I have written a detailed guide on the above signs in a separate article. Read it here.
In a septic tank, the solids after being broken down by the bacteria will form a sludge and settle at the bottom of the tank. As the sludge accumulates, it will need to be emptied before it reaches the tank’s outflow pipe.
The sludge and untreated waste water can flow out to the drain field and result in sewage smells or even clog it.
In the Yard
If there is a sewage gas smell in your yard, the problem points out to a faulty plumbing vent or a leaking sewer line.
Starting with the sewer line, inspect if the sewer cleanout plug is tight. A loose plug on the sewer cleanout can allow sewer gases to exit through it.
A sewer cleanout is a pipe (about 4 inches in diameter) sticking a few inches from the ground usually located very close to the house. It will most likely have a plug with a square nut at the top.

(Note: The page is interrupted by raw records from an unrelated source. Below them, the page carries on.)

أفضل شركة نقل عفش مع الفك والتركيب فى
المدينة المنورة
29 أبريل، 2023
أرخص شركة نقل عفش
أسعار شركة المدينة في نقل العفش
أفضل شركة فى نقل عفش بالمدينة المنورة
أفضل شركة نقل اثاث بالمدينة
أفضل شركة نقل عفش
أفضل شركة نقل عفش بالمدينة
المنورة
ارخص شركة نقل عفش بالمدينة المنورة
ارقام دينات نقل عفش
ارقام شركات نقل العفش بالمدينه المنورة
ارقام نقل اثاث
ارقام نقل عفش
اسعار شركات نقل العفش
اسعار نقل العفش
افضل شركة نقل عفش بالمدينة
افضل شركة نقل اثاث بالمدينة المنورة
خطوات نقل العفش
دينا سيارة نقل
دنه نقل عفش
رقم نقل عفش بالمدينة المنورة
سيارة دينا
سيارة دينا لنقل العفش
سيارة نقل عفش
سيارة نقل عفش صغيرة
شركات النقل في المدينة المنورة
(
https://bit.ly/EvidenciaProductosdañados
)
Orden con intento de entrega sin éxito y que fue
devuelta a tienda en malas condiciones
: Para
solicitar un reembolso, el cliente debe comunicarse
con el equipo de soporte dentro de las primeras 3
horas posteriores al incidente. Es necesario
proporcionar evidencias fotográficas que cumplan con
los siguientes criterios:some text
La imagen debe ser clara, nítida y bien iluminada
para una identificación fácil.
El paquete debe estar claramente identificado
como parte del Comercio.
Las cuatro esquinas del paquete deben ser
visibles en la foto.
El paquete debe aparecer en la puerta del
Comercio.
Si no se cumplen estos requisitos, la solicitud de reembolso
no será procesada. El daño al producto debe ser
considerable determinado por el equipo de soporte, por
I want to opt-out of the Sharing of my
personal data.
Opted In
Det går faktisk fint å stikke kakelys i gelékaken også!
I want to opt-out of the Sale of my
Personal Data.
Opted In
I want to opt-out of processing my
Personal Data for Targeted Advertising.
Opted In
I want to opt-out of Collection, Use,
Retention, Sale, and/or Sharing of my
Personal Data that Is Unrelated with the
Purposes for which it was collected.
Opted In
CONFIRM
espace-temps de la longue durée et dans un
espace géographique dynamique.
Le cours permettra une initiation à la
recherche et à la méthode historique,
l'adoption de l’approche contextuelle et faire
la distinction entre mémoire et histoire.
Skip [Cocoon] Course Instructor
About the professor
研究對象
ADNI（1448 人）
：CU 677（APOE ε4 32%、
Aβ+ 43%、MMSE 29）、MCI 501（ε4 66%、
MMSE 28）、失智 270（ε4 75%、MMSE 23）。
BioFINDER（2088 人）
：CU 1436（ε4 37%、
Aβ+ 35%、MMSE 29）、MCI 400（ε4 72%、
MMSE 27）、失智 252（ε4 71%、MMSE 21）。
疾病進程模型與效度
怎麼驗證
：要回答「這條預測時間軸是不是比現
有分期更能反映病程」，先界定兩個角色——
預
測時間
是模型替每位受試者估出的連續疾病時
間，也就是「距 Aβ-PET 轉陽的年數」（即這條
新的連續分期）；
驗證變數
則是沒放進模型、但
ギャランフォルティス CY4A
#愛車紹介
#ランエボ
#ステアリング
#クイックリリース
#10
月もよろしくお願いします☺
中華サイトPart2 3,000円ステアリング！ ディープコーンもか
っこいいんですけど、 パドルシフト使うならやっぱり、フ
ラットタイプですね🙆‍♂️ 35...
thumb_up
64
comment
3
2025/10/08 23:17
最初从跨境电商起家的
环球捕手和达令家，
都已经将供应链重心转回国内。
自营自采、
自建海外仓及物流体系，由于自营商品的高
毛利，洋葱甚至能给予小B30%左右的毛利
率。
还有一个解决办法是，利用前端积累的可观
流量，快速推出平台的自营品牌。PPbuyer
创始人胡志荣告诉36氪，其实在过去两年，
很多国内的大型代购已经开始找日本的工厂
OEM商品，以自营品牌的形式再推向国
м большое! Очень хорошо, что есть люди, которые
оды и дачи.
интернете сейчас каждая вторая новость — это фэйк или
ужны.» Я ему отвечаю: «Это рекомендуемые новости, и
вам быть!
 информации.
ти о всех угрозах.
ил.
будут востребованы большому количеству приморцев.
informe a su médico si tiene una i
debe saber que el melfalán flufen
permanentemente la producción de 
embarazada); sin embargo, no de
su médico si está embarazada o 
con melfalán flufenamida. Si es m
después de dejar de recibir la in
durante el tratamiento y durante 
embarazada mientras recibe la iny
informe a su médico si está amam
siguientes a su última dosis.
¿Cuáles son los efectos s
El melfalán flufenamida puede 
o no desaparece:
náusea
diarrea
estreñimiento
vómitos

Tighten the plug if it is loose or replace it altogether if it is broken.
As I already mentioned, it is very hard to tell if you have a leaking sewer line unless there spots in your yard which are soggy or where there are sink holes.
If you house is constructed in a forested or low-lying area like a valley, its location affects how the plumbing vent works. Instead of sewer gases flowing away from the house, wind currents will blow the smell towards your yard and hence the septic tank smell outside your house.

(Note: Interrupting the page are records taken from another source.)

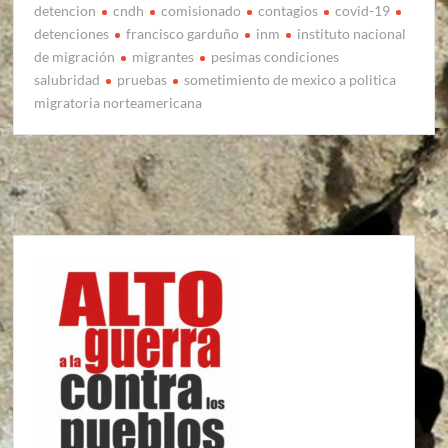
detencion
cndh
comisionado
contagios
covid-19
detenciones
francisco garduño
inm
instituto nacional
de migración
migrantes
pesimas condiciones
salubridad
pruebas
sometimiento de mexico a politica
migratoria norteamericana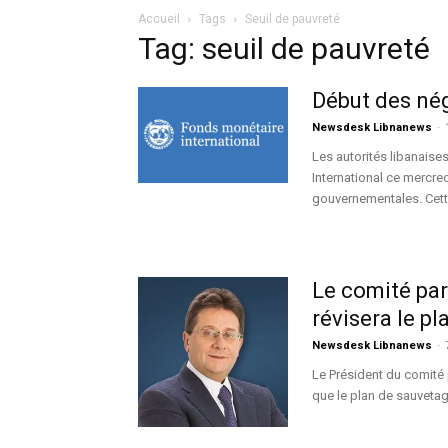
Accueil
Tags
Seuil de pauvreté
Tag: seuil de pauvreté
Début des nég
Newsdesk Libnanews
-
Les autorités libanaise
International ce mercre
gouvernementales. Cett
Le comité par
révisera le pl
Newsdesk Libnanews
-
Le Président du comité
que le plan de sauveta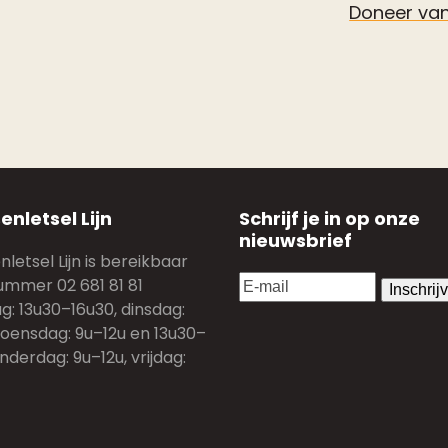
Doneer va
enletsel Lijn
Schrijf je in op onze
nieuwsbrief
letsel Lijn is bereikbaar
E-
ummer 02 681 81 81
mail
(Vereist)
: 13u30–16u30, dinsdag:
woensdag: 9u–12u en 13u30–
nderdag: 9u–12u, vrijdag: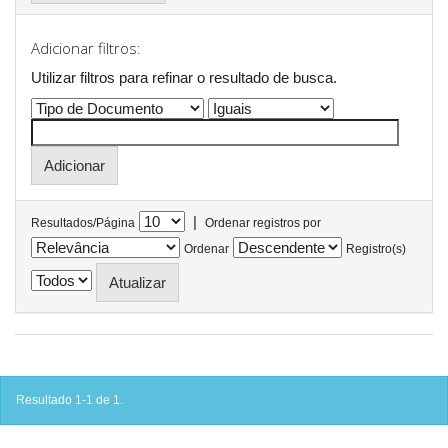
Adicionar filtros:
Utilizar filtros para refinar o resultado de busca.
|
Resultados/Página
Ordenar registros por
Ordenar
Registro(s)
Resultado 1-1 de 1.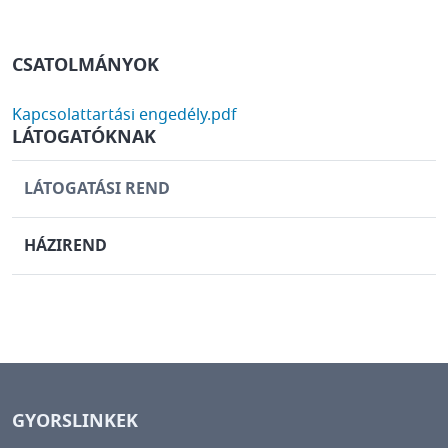
CSATOLMÁNYOK
DOCUMENT
Kapcsolattartási engedély.pdf
LÁTOGATÓKNAK
LÁTOGATÁSI REND
HÁZIREND
GYORSLINKEK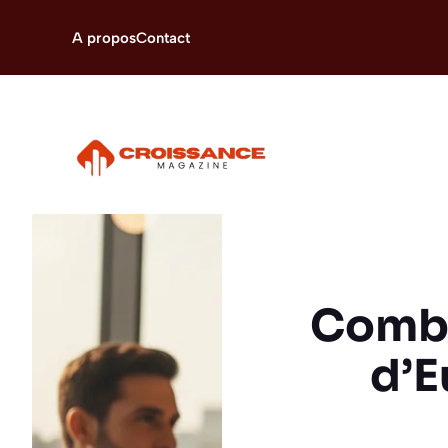
Aller
au
A propos
Contact
contenu
Combi
d’E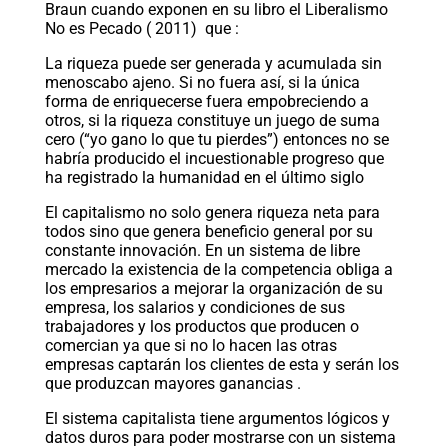
Braun cuando exponen en su libro el Liberalismo
No es Pecado ( 2011) que :
La riqueza puede ser generada y acumulada sin
menoscabo ajeno. Si no fuera así, si la única
forma de enriquecerse fuera empobreciendo a
otros, si la riqueza constituye un juego de suma
cero (“yo gano lo que tu pierdes”) entonces no se
habría producido el incuestionable progreso que
ha registrado la humanidad en el último siglo
El capitalismo no solo genera riqueza neta para
todos sino que genera beneficio general por su
constante innovación. En un sistema de libre
mercado la existencia de la competencia obliga a
los empresarios a mejorar la organización de su
empresa, los salarios y condiciones de sus
trabajadores y los productos que producen o
comercian ya que si no lo hacen las otras
empresas captarán los clientes de esta y serán los
que produzcan mayores ganancias .
El sistema capitalista tiene argumentos lógicos y
datos duros para poder mostrarse con un sistema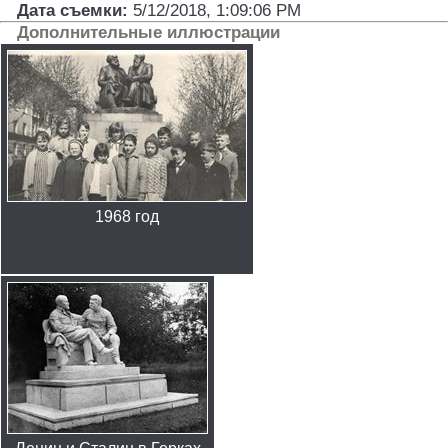
Дата съемки:
5/12/2018, 1:09:06 PM
Дополнительные иллюстрации
1968 год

There are 2 things you can do about this problem. The first one is to have the plumbing vent extended. An extended vent will make sure that the sewer gases are driven further away from the house.
The other method is to install a carbon filter on top of the plumbing vent. The filter will remove sewer gases before exiting the vent stack but will need to be replaced annually or sometimes after 5 years.
Good carbon filters will remove the sewer gases but at the same time allow air to flow into the drain lines. If the filter completely blocks the vent you will have slow drains and weak flushing toilets.
From the Drain Field
If there is a strong sewage smell coming from the drain field, it means 2 things:
- The septic tank is failed or is failing
- You need to empty your septic tank
As I mentioned, if you don’t empty your septic tank when you should, the sludge level will raise and where it reaches the outlet pipe, the sludge as well as fresh wastewater from the house will start flowing to the drain field.
The organic decomposition of the waste is what will result in the sewage gas coming from the drain field.
That is also the same thing that happens when the septic tank fails. A failing or failed septic tank means that the bacteria cannot break down the waste from your house resulting in the same being sent to the drain field without being broken down.
Usually, a failed septic tank is caused by harsh chemicals. If you use bleach, sulfuric acid and other chemical drain cleaners, they will kill the bacteria in the septic tank and when that happens there will be no microbes to break down the organic waste.
One solution to this is what is called shock treatment. In shock treatment, biological additives that are made from enzymes and bacteria are introduced in the septic tank to replenish the already depleted microbes.
The thing with a failing septic tank is that some solid waste can find its way into the drain field and clog the pipes. As such, you may want to bring an expert to inspect the entire system and recommend the best solution.